**PROMPT**
Scan the records beneath this line for the line holding "birth class--as we sat Indian-style in a" and the line holding "attention all along, but I'm just now reali", then transcribe exactly those two and all lines between.

**PROVIDED ENTRIES**
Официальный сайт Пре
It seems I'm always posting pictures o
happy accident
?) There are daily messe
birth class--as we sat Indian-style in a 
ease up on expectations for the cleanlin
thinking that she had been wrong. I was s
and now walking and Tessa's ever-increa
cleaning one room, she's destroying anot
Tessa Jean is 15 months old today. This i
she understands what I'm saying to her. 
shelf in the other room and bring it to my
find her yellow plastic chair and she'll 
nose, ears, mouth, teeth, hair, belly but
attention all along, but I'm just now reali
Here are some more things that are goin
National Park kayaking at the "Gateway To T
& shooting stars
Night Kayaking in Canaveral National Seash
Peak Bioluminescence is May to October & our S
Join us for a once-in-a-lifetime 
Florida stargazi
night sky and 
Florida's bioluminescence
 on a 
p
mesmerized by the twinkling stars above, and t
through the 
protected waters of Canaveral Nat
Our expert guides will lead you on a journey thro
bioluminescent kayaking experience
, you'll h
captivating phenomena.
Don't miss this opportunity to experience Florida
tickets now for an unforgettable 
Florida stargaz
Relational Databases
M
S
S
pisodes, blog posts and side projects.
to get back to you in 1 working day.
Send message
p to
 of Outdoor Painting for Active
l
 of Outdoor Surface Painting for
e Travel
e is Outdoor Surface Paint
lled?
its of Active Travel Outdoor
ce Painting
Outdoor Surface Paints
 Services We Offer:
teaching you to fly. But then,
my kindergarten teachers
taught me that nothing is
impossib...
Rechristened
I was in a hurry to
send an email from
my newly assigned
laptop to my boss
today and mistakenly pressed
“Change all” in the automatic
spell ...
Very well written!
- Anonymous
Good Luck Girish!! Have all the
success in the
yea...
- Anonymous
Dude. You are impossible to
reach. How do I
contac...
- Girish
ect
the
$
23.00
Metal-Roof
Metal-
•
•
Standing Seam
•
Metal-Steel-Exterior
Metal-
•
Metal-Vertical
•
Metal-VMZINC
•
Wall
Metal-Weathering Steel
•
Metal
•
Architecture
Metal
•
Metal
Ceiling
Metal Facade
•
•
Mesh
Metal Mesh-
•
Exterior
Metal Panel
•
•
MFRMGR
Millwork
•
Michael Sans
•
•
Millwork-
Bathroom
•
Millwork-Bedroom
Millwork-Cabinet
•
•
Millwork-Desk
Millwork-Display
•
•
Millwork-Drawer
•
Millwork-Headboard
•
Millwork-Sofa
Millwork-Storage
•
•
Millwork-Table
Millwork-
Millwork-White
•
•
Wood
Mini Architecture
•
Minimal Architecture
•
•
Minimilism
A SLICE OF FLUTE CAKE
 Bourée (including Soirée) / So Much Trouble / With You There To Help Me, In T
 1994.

**OUTPUT FOR THIS TASK**
birth class--as we sat Indian-style in a 
ease up on expectations for the cleanlin
thinking that she had been wrong. I was s
and now walking and Tessa's ever-increa
cleaning one room, she's destroying anot
Tessa Jean is 15 months old today. This i
she understands what I'm saying to her. 
shelf in the other room and bring it to my
find her yellow plastic chair and she'll 
nose, ears, mouth, teeth, hair, belly but
attention all along, but I'm just now reali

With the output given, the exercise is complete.